I'm not sure if the "O" in FLOWR was swapped round for aesthetic reasons, but the fact is that if you define the "order by" before the "where" you'll get a - syntax error in #...scending where fn:contains#: expected "return", found "null"
So order by $position descending, is self explanatory, gime stuff in reverse order . . .

And now to the meat. The big "R", return me stuff. Here that's where we format the output of the FLOWR expression. In this case we are building a sequence of children elements, containing a sequence of attributes, in this case the name, and older-sibling attributes.

You may notice in the output that Merlyn hasn't got an older-sibling attribute. That's thanks to the conditional statement in the attribute sequence that checks weather $older-sibling exists.
Because the $children[($position - 1)] expression doesn't return anything (...or returns an empty sequence = false()), and the "?" character in the type declaration of $older-sibling is allowing the possibility for an empty sequence to be returned, then the older-sibling attribute won't be present in the child element for "Merlyn".
Of course Merlyn is my oldest son, and hasn't got any older siblings . . . not that I'm aware anyway.

So there, what a beautiful FLOWR can do for you in XQuery. Enjoy . . .

Wednesday, 4 February 2009

Hello World

To conform to tradition, when you're learning a new language, the first lesson has to be the Hello World application.

So here it is:

"hello world"


If you just add the above line to a text file, usually with the *.xqy, *.xq or *.xquery extension, then initiate a transformation using your favorite XQuery processor, you should see the string "hello world" in the output.

What processor to use
well I would go for something like Saxon, if you're just querying static XML files on your file system, or passing a standalone XML file to the processor at run time.

If you really want to see XQuery at it's best I'd recommend using an XML database as the repository for your XML content. or that you can try MarkLogic or eXist amongst others.

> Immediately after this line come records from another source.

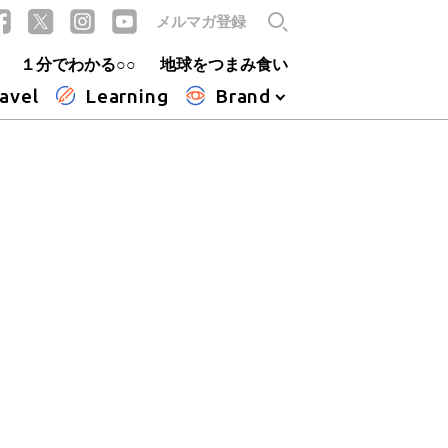
メルマガ登録
１分でわかる○○
地球をつまみ食い
avel
Learning
Brand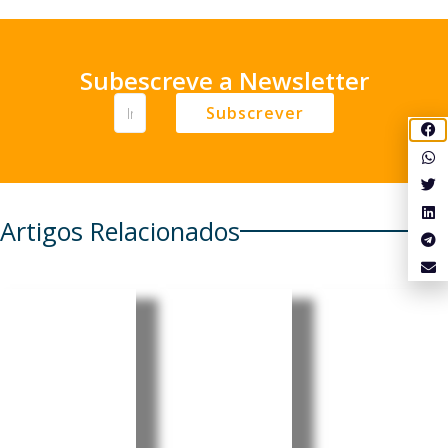
Subescreve a Newsletter
Subscrever
Artigos Relacionados
Cabo
Cabo
Cabo
Verde:
Verde:
Verde:
Parlamen
President
Pedro
to aprova
e destaca
Ramos
Orçamen
progress
reforçou
to
os e
projeção
Retificati
desafios
internaci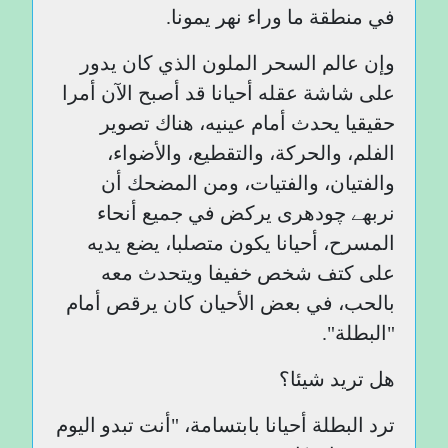
في منطقة ما وراء نهر يمونا.
وإن عالم السحر الملون الذي كان يدور
على شاشة عقله أحيانا قد أصبح الآن أمرا
حقيقيا يحدث أمام عينيه، هناك تصوير
الفلم، والحركة، والتقطيع، والأضواء،
والفتيان، والفتيات، ومن المضحك أن
نربھے چودھری يركض في جميع أنحاء
المسرح، أحيانا يكون متصلبا، يضع يديه
على كتف شخص خفيفا ويتحدث معه
بالحب، في بعض الأحيان كان يرقص أمام
"البطلة".
هل تريد شيئا؟
ترد البطلة أحيانا بابتسامة، "أنت تبدو اليوم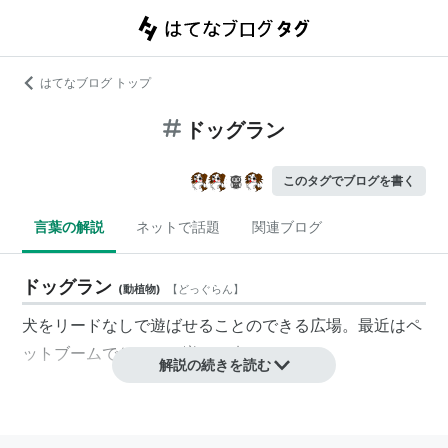
はてなブログ トップ
ドッグラン
このタグでブログを書く
言葉の解説
ネットで話題
関連ブログ
ドッグラン
(
動植物
)
【
どっぐらん
】
犬をリードなしで遊ばせることのできる広場。最近はペ
ットブームでどんどん増えて来ている。
解説の続きを読む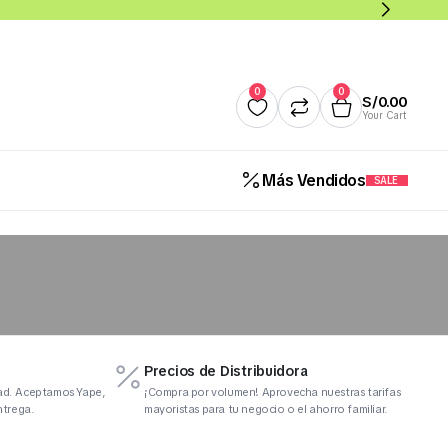
0
0
S/
0.00
Your Cart
Más Vendidos
SALE
Quesos
Salsas y Cremas
Mantequillas
Panade
Cereales Benoti Bolsa 21 Gr 
12 Und (Todos los Sabores)
Precios de Distribuidora
dad. Aceptamos Yape,
¡Compra por volumen! Aprovecha nuestras tarifas
S/
5.00
ntrega.
mayoristas para tu negocio o el ahorro familiar.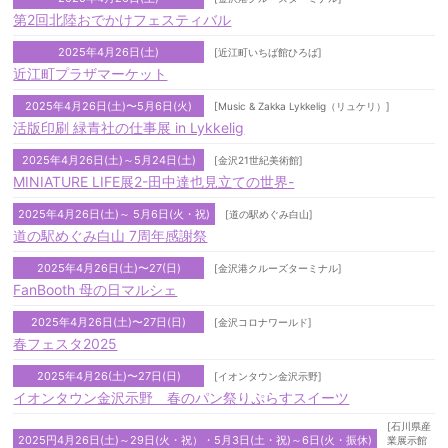
第2回北陸おでかけフェスティバル
2025年4月26日(土)
[近江町いちば館ひろば]
近江町プラザマーケット
2025年4月26日(土)〜5月6日(火)
[Music & Zakka Lykkelig（リュケリ）]
活版印刷 緑青社の仕事展 in Lykkelig
2025年4月26日(土)～5月24日(土)
[金沢21世紀美術館]
MINIATURE LIFE展2-田中達也見立ての世界-
2025年4月26日(土)～ 5月6日(火・祝)
[道の駅めぐみ白山]
道の駅めぐみ白山 7周年感謝祭
2025年4月26日(土)〜27(日)
[金沢港クルーズターミナル]
FanBooth 母の日マルシェ
2025年4月26日(土)〜27日(日)
[金沢コロナワールド]
春フェスタ2025
2025年4月26(土)〜27日(日)
[イオンタウン金沢示野]
イオンタウン金沢示野 春のパン祭りぷらすスイーツ
[石川県産
2025円4月26日(土)～29日(火・祝）・5月3日(土・祝)～6日(火・振休)
業展示館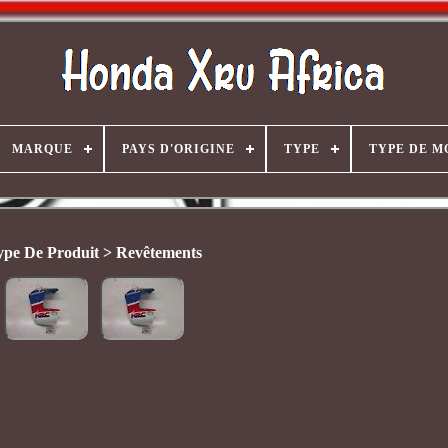
MARQUE
PAYS D'ORIGINE
TYPE
TYPE DE M
ype De Produit > Revêtements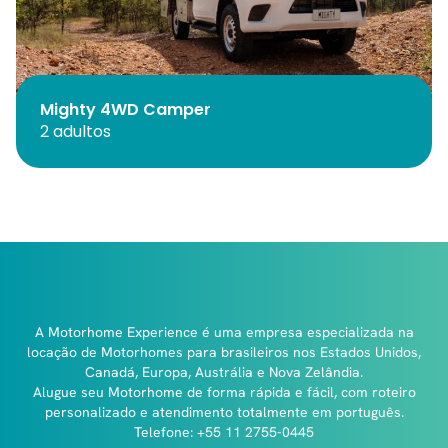
Mighty 4WD Camper
2 adultos
A Motorhome Experience é uma empresa especializada na
locação de Motorhomes para brasileiros nos Estados Unidos,
Canadá, Europa, Austrália e Nova Zelândia.
Alugue seu Motorhome de forma rápida e fácil, com roteiro
personalizado e atendimento totalmente em português.
Telefone: +55 11 2755-0445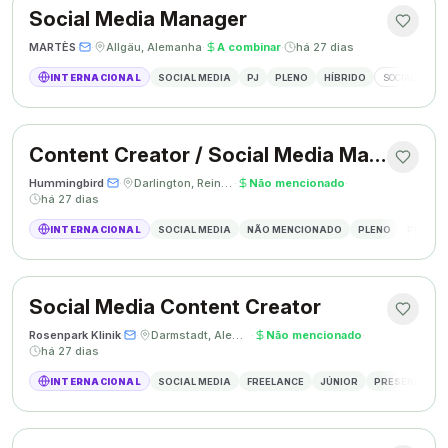
Social Media Manager
MARTÈS
·
·
Allgäu, Alemanha
·
A combinar
·
há 27 dias
INTERNACIONAL
SOCIAL MEDIA
PJ
PLENO
HÍBRIDO
SOCIAL MEDIA
Content Creator / Social Media Manager
Hummingbird
·
·
Darlington, Reino Unido
·
Não mencionado
·
há 27 dias
INTERNACIONAL
SOCIAL MEDIA
NÃO MENCIONADO
PLENO
PRESEN
Social Media Content Creator
Rosenpark Klinik
·
·
Darmstadt, Alemanha
·
Não mencionado
·
há 27 dias
INTERNACIONAL
SOCIAL MEDIA
FREELANCE
JÚNIOR
PRESENCIAL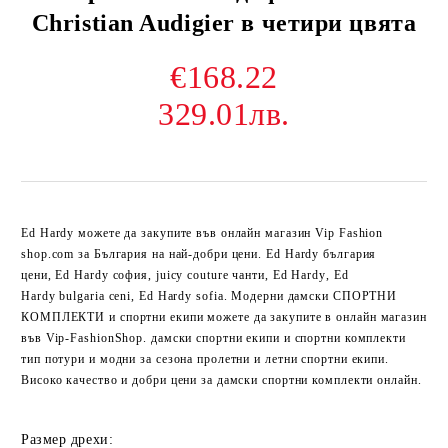
Christian Audigier в четири цвята
€168.22
329.01лв.
Ed Hardy можете да закупите във онлайн магазин Vip Fashion
shop.com за България на най-добри цени.
Ed Hardy
българия
цени,
Ed Hardy
софия, juicy couture чанти,
Ed Hardy
,
Ed
Hardy
bulgaria ceni,
Ed Hardy
sofia. Модерни дамски СПОРТНИ
КОМПЛЕКТИ и спортни екипи можете да закупите в онлайн магазин
във Vip-FashionShop. дамски спортни екипи и спортни комплекти
тип потури и модни за сезона пролетни и летни спортни екипи.
Високо качество и добри цени за дамски спортни комплекти онлайн.
Размер дрехи: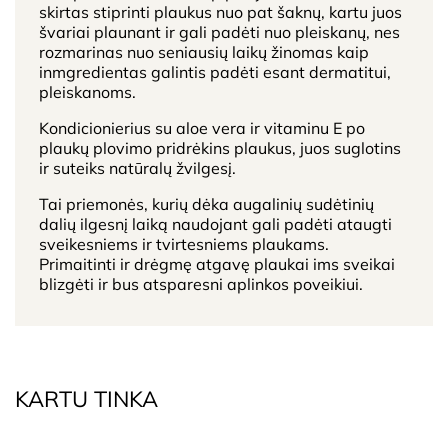
skirtas stiprinti plaukus nuo pat šaknų, kartu juos
švariai plaunant ir gali padėti nuo pleiskanų, nes
rozmarinas nuo seniausių laikų žinomas kaip
inmgredientas galintis padėti esant dermatitui,
pleiskanoms.
Kondicionierius su aloe vera ir vitaminu E po
plaukų plovimo pridrėkins plaukus, juos suglotins
ir suteiks natūralų žvilgesį.
Tai priemonės, kurių dėka augalinių sudėtinių
dalių ilgesnį laiką naudojant gali padėti ataugti
sveikesniems ir tvirtesniems plaukams.
Primaitinti ir drėgmę atgavę plaukai ims sveikai
blizgėti ir bus atsparesni aplinkos poveikiui.
KARTU TINKA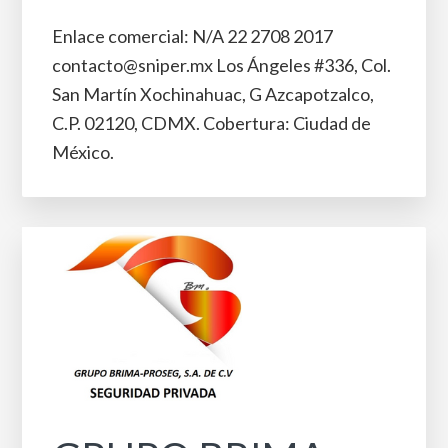
Enlace comercial: N/A 22 2708 2017
contacto@sniper.mx Los Ángeles #336, Col.
San Martín Xochinahuac, G Azcapotzalco,
C.P. 02120, CDMX. Cobertura: Ciudad de
México.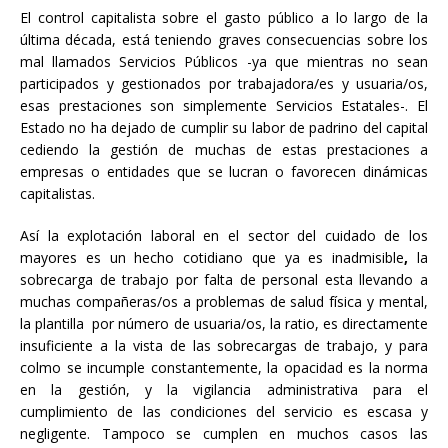
El control capitalista sobre el gasto público a lo largo de la
última década, está teniendo graves consecuencias sobre los
mal llamados Servicios Públicos -ya que mientras no sean
participados y gestionados por trabajadora/es y usuaria/os,
esas prestaciones son simplemente Servicios Estatales-. El
Estado no ha dejado de cumplir su labor de padrino del capital
cediendo la gestión de muchas de estas prestaciones a
empresas o entidades que se lucran o favorecen dinámicas
capitalistas.
Así la explotación laboral en el sector del cuidado de los
mayores es un hecho cotidiano que ya es inadmisible
,
la
sobrecarga de trabajo por falta de personal esta llevando a
muchas compañeras/os a problemas de salud física y mental,
la plantilla por número de usuaria/os, la ratio, es directamente
insuficiente a la vista de las sobrecargas de trabajo, y para
colmo se incumple constantemente, la opacidad es la norma
en la gestión, y la vigilancia administrativa para el
cumplimiento de las condiciones del servicio es escasa y
negligente. Tampoco se cumplen en muchos casos las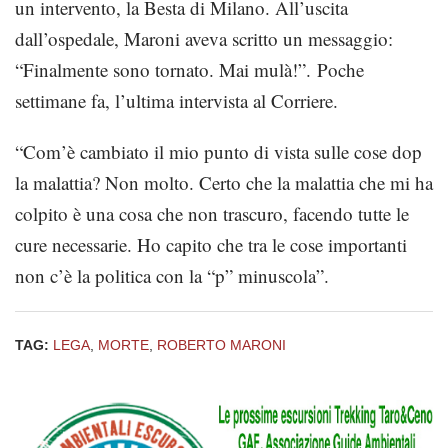
un intervento, la Besta di Milano. All’uscita
dall’ospedale, Maroni aveva scritto un messaggio:
“Finalmente sono tornato. Mai mulà!”. Poche
settimane fa, l’ultima intervista al Corriere.
“Com’è cambiato il mio punto di vista sulle cose dop
la malattia? Non molto. Certo che la malattia che mi ha
colpito è una cosa che non trascuro, facendo tutte le
cure necessarie. Ho capito che tra le cose importanti
non c’è la politica con la “p” minuscola”.
TAG:
LEGA
,
MORTE
,
ROBERTO MARONI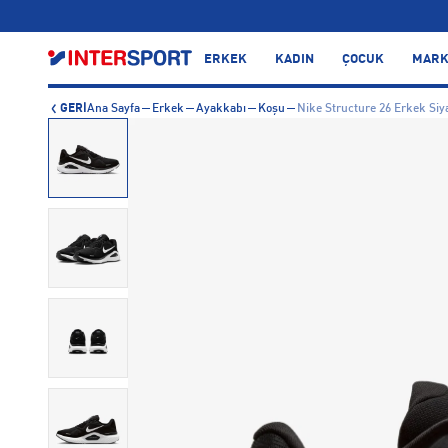
…
ERKEK
KADIN
ÇOCUK
MARK
GERİ
Ana Sayfa
Erkek
Ayakkabı
Koşu
Nike Structure 26 Erkek Si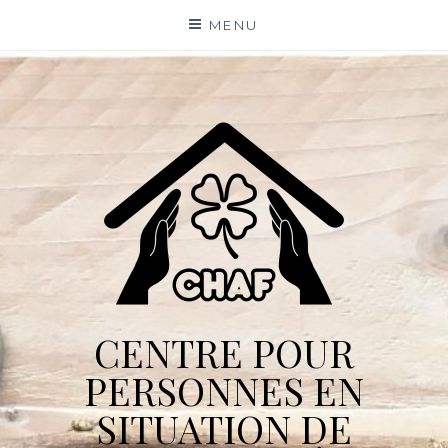
Skip
MENU
to
content
CENTRE POUR
PERSONNES EN
SITUATION DE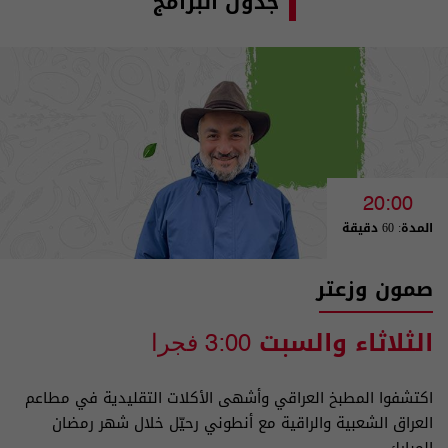
جدول البرامج
20:00
المدة: 60 دقيقة
صمون وزعتر
الثلاثاء والسبت
3:00 فجرا
اكتشفوا المطبخ العراقي وأشهى الأكلات التقليدية في مطاعم
العراق الشعبية والراقية مع أنطوني رحيّل خلال شهر رمضان
المبارك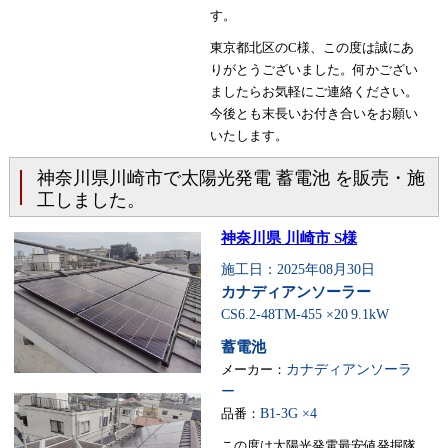
す。
東京都北区のC様、この度は誠にあ
りがとうございました。何かござい
ましたらお気軽にご連絡ください。
今後とも末長いお付き合いをお願い
いたします。
神奈川県川崎市で太陽光発電 蓄電池 を販売・施
工しました。
神奈川県 川崎市 S様
施工日：2025年08月30日
カナディアンソーラー
CS6.2-48TM-455 ×20
9.1kW
蓄電池
メーカー：
カナディアンソーラ
ー
品番：
B1-3G ×4
この度は太陽光発電最安値発掘隊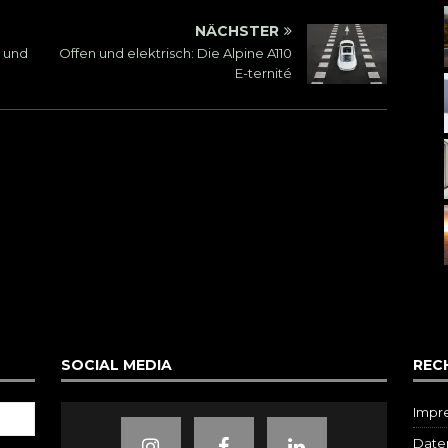
NÄCHSTER
 und
Offen und elektrisch: Die Alpine A110
E-ternité
SOCIAL MEDIA
REC
Impr
Daten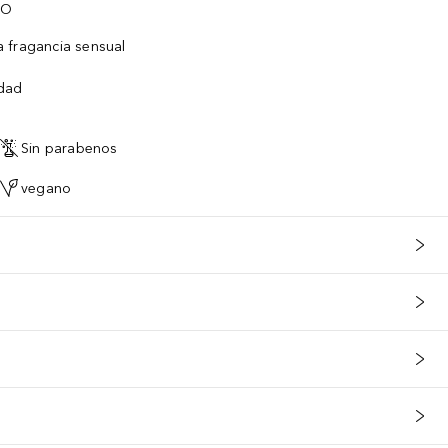
TO
 fragancia sensual
idad
Sin parabenos
vegano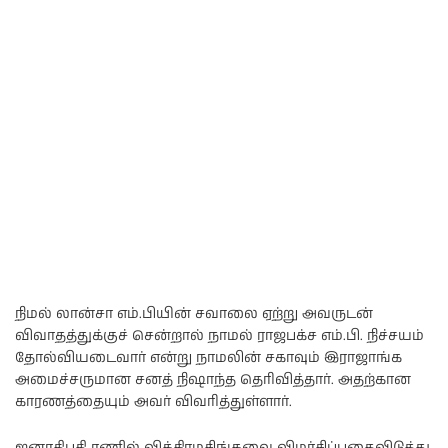
நிமல் லான்சா எம்.பியின் சவாலை ஏற்று அவருடன்
விவாதத்துக்குச் சென்றால் நாமல் ராஜபக்ச எம்.பி. நிச்சயம்
தோல்வியடைவார் என்று நாமலின் சகாவும் இராஜாங்க
அமைச்சருமான சனத் நிஷாந்த தெரிவித்தார். அதற்கான
காரணத்தையும் அவர் விவரித்துள்ளார்.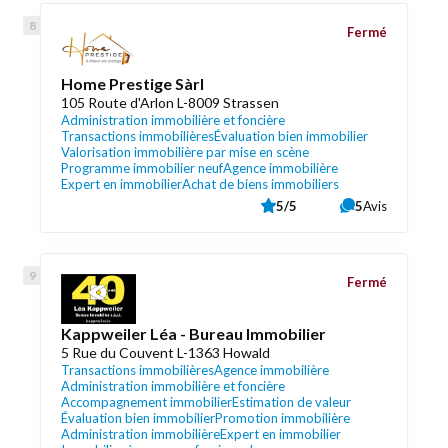
Fermé
Home Prestige Sàrl
105 Route d'Arlon L-8009 Strassen
Administration immobilière et foncière
Transactions immobilières
Évaluation bien immobilier
Valorisation immobilière par mise en scène
Programme immobilier neuf
Agence immobilière
Expert en immobilier
Achat de biens immobiliers
5/5
5
Avis
Fermé
Kappweiler Léa - Bureau Immobilier
5 Rue du Couvent L-1363 Howald
Transactions immobilières
Agence immobilière
Administration immobilière et foncière
Accompagnement immobilier
Estimation de valeur
Évaluation bien immobilier
Promotion immobilière
Administration immobilière
Expert en immobilier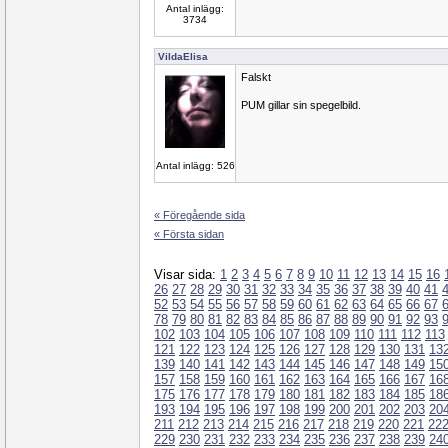
Antal inlägg:
3734
VildaElisa
Falskt
PUM gillar sin spegelbild.
Antal inlägg: 526
« Föregående sida
« Första sidan
Visar sida:
1
2
3
4
5
6
7
8
9
10
11
12
13
14
15
16
26
27
28
29
30
31
32
33
34
35
36
37
38
39
40
41
52
53
54
55
56
57
58
59
60
61
62
63
64
65
66
67
78
79
80
81
82
83
84
85
86
87
88
89
90
91
92
93
102
103
104
105
106
107
108
109
110
111
112
113
121
122
123
124
125
126
127
128
129
130
131
13
139
140
141
142
143
144
145
146
147
148
149
15
157
158
159
160
161
162
163
164
165
166
167
16
175
176
177
178
179
180
181
182
183
184
185
18
193
194
195
196
197
198
199
200
201
202
203
20
211
212
213
214
215
216
217
218
219
220
221
22
229
230
231
232
233
234
235
236
237
238
239
24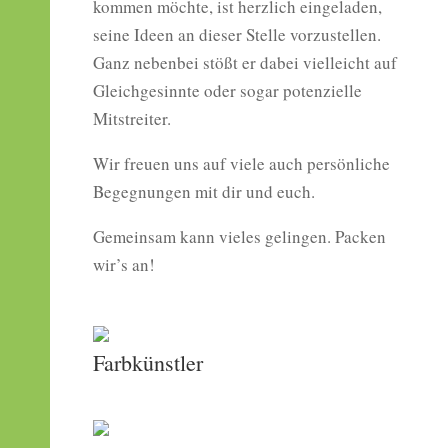
kommen möchte, ist herzlich eingeladen,
seine Ideen an dieser Stelle vorzustellen.
Ganz nebenbei stößt er dabei vielleicht auf
Gleichgesinnte oder sogar potenzielle
Mitstreiter.
Wir freuen uns auf viele auch persönliche
Begegnungen mit dir und euch.
Gemeinsam kann vieles gelingen. Packen
wir’s an!
Farbkünstler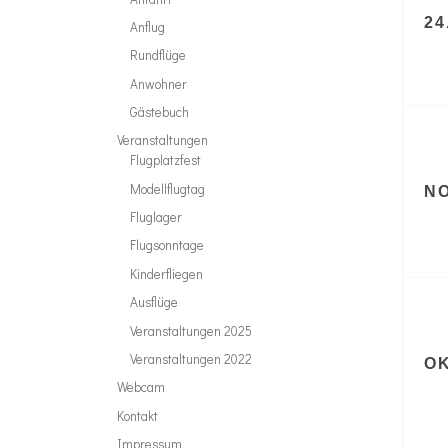
24
Anflug
Rundflüge
Anwohner
Gästebuch
Veranstaltungen
Flugplatzfest
Modellflugtag
N
Fluglager
Flugsonntage
Kinderfliegen
Ausflüge
Veranstaltungen 2025
Veranstaltungen 2022
O
Webcam
Kontakt
Impressum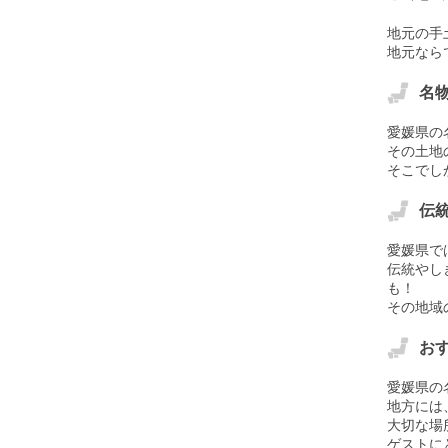
地元の手
地元なら
名
愛媛県の
その土地
そこでし
伝
愛媛県で
伝統やし
も！
その地域
お
愛媛県の
地方には
大切な場
ゲストに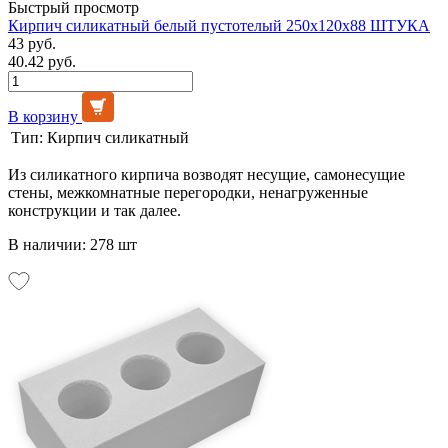
Быстрый просмотр
Кирпич силикатный белый пустотелый 250х120х88 ШТУКА
43 руб.
40.42 руб.
В корзину
Тип:
Кирпич силикатный
Из силикатного кирпича возводят несущие, самонесущие
стены, межкомнатные перегородки, ненагруженные
конструкции и так далее.
В наличии: 278 шт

Most of the examples you'll see in future blogs are based on MarkLogic, as it is the processor I have the most experience with, but given the fact that ML has just gone closer to full compliance with W3C 1.0 XQuery standards, chances are that the examples you'll come across are as applicable in any other XQuery processor.

Now back to our code . . . What does "hello world" really mean?
Well the value between the quotes represents a item() of type xs:string. XQuery uses the same Data model as XPath 2.0, so if you're familiar with XSLT and XPath 1.0, then you'll find it really easy to understand the concepts of XQuery.

For a better understanding of data types in XQuery have a look at the XQuery 1.0 and XPath 2.0 Data Model.

Just to keep it simple I'll give you an example of a query, that interrogates an XML file, passed as the input xml to saxon.

The input xml:
<groups><group id="1"/><group id="2"/></groups>

the xquery file : my-lovely-query.xqy

/groups/group


This query returns:
<group id="1"/>
<group id="2"/>

The above represents a sequence of items of type element(group). This means the XPath expression "/groups/group" returned all "group" child element nodes of the root element "groups".

I think this illustrates nicely the very basics of XQuery. I'll get into more detail as new blogs are added.